Sunday, February 14, 2010

The 'Dragnet' / Cinemasparagus Convergence


From Jack Webb's Dragnet. Episode 42: "The Big Departure" [1968]. (Transcript via Badge714.com.) —

FRIDAY: "Yeah, well, [the Pilgrims] had a few things going for them that you don't. They knew how to hunt. How to use an axe. How to build a house. Start a fire without matches and bank it at night so it wouldn't go out. You know how to do all that, of course. And you're going to grow this."

[Friday holds up a packet of asparagus seeds, which the kid claims he bought.]

MOBLEY: "Oh, yeah, I really dig fresh asparagus."

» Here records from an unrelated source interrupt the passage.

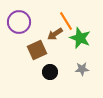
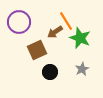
brown arrow: moved 2 px up
gray star: rotated 24 degrees counterclockwise
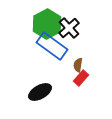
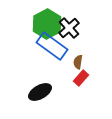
brown semicircle: moved 3 px up
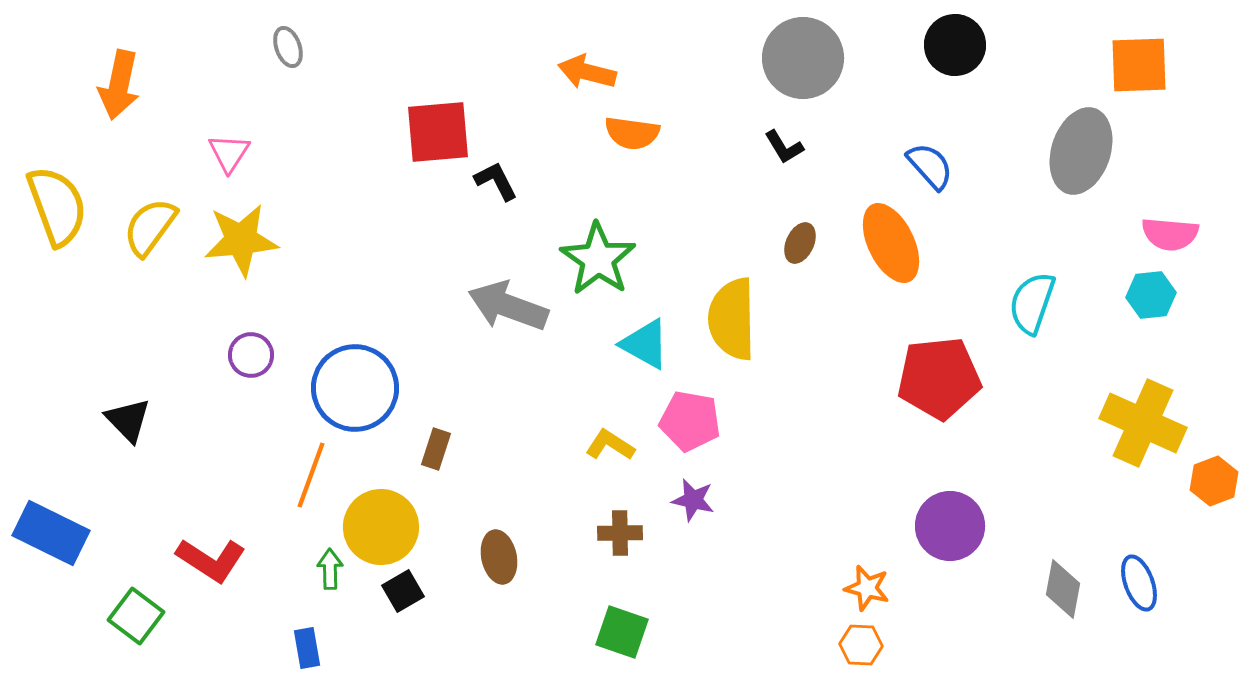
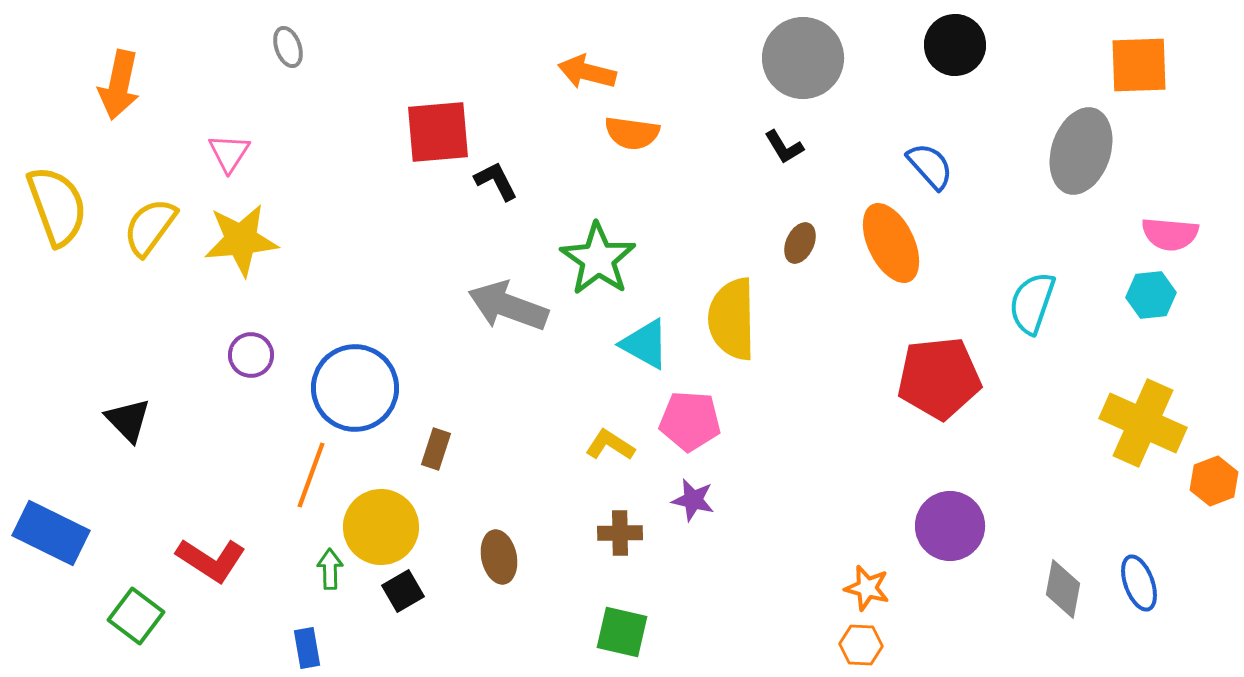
pink pentagon at (690, 421): rotated 6 degrees counterclockwise
green square at (622, 632): rotated 6 degrees counterclockwise
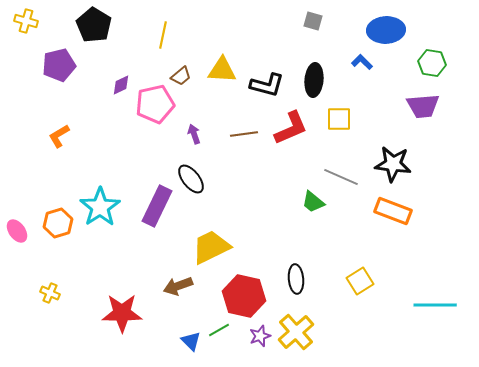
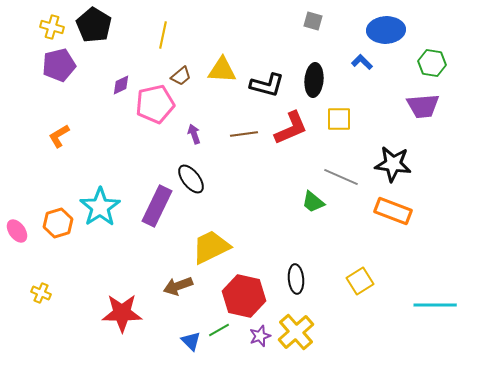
yellow cross at (26, 21): moved 26 px right, 6 px down
yellow cross at (50, 293): moved 9 px left
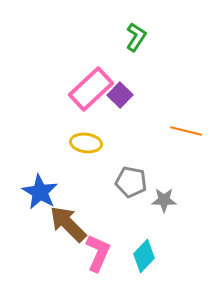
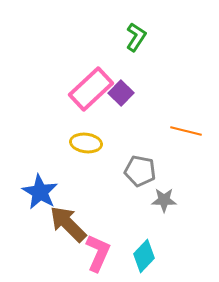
purple square: moved 1 px right, 2 px up
gray pentagon: moved 9 px right, 11 px up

FRIDAY: "When do you think you'll eat it?"

MOBLEY: "This summer."

FRIDAY: "Asparagus takes two years. The Pilgrims could raise their own food — which you can't. And even so, half of them died the first year. But you prepared for that too, didn't you?"

MOBLEY: "I don't know what you mean."

FRIDAY: "You've got shovels."

MOBLEY: "Alright. Big deal. We're not the frontiersmen of all time. But Dennis and Paul are very bright people — mature, intelligent — "

FRIDAY: "And high-principled."

MOBLEY: "That's right."

FRIDAY: "What was that one about materialism?"

MOBLEY: "We've rejected material values."

FRIDAY: "Oh, yeah. Well, what are you going to do when the batteries run down?"

MOBLEY: "We've got a generator."

FRIDAY: "And when there's no more gas?"

MOBLEY: "Okay. So we won't listen to the radios."

WAGNER: "That's not vital!"

GANNON: "But food is. And you'll run out of it sooner than you think. Then you figure you'll start eating wild goat. Well, it's not prime rib. But maybe you'll acquire a taste for it. You'd better — three times a day."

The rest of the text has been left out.